Two women, five locations, two thousand bricks, one working week. Wall Work is a five-day performance in which Michaela Gleave and Kate Mitchell will build and then dismantle a wall, brick by brick, every day over five consecutive days. Occupying five major public and pedestrian zones in Melbourne’s CBD, Wall Work intervenes into the urban environment, blurring the lines between art and labour and altering our use and perception of the city landscape.
About the artist/s:
Michaela Gleave
Michaela Gleave is a visual artist living and working in Sydney, Australia. Her practice concerns the physicality of sensorial perception, and frequently centres on naturally occurring, everyday phenomena that test the boundaries of perceptual experience. Working with materials such as cloud, light, rain and ice within constructed, architectural spaces, Gleave’s often-illusory installations hover at the junction between art and science, operating between the spaces of personal experience and global understanding. Returning repeatedly to the atmosphere and global airspace as the site for her work, Gleave’s installations and interventions question the relationship we have with our surroundings, allowing us to experience the processes by which we comprehend reality and rethink our presence within it.

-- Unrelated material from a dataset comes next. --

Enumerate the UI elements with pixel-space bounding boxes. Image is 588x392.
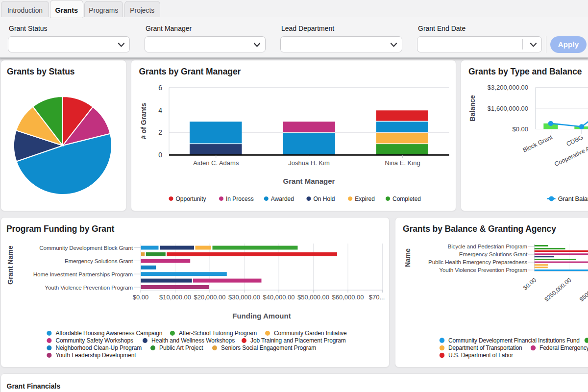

Gleave was born in central Australia in 1980 before moving to North-West Tasmania as a child. She holds a MFA in Sculpture, Performance and Installation from the College of Fine Arts, UNSW (2007), and a BFA (Honours First Class) from the School of Art, Hobart, UTAS (2003). Gleave has been awarded a Marten Bequest Travelling Scholarship to facilitate a research program in Iceland, Berlin and Central Australia during 2010 and was recently awarded an Australia Council for the Arts New Work grant. In 2008 Gleave completed a directorship at Firstdraft Gallery and is currently on the board of runway magazine as well as being a member of the dialogue-based collective The Free Association. Recent exhibitions include: Primavera 09 at the Museum of Contemporary Art, Sydney (2009); Snowdrift (solo) at MOP Projects, Sydney (2009); Game is Good at Firstdraft Gallery, Sydney (2009); Membrane at Federation Square, Melbourne as part of the Next Wave Festival (2008); and Constructing Space: Experiments in Light (solo) at Tin Sheds Gallery, Sydney (2007).
Kate Mitchell
Kate Mitchell was born in 1982 in Sydney, Australia. She currently lives and works in Sydney. In 2006, she received First Class Honours for her Bachelor of Fine Arts (Photomedia) from the College of Fine Arts at the University of New South Wales and completed a Masters of Fine Arts in 2008 at the same institution.
Mitchell adopts performance, video, sculptural elements and drawings to explore the power of the human mind to will ideas into existence; explores the physical limits of the body and the mind through rigorous actions and is driven by a desire to make reality, a particular space of the imagination which belongs to childhood reverie.
Her work encourages the audience to embark upon a quest/direction of no meaning, a journey towards greater comfort and awareness of the paradox. Her work aims to invite comedy, absurdity and slapstick into the viewers experience and to bring about an awareness of being in the body.
Exhibitions include: The Night of the Sunglasses, Manzara Perspectives, Istanbul Turkey (2009), Don’t Touch My Rocks, Chalk Horse (2009), The Horn of Plenty: excess and reversibility, Para-Site, Hong Kong (2009), Urban Screenings, Federation Square, Melbourne (2008), Art & About – By George Australia Square, Sydney (2008), Looking Out, (collaboration with Marley Dawson), Macquarie University, Sydney, ICollect The Australian Museum, Canberra (2006), Foil Awards, Little More Gallery, Omotesando, Tokyo (2004).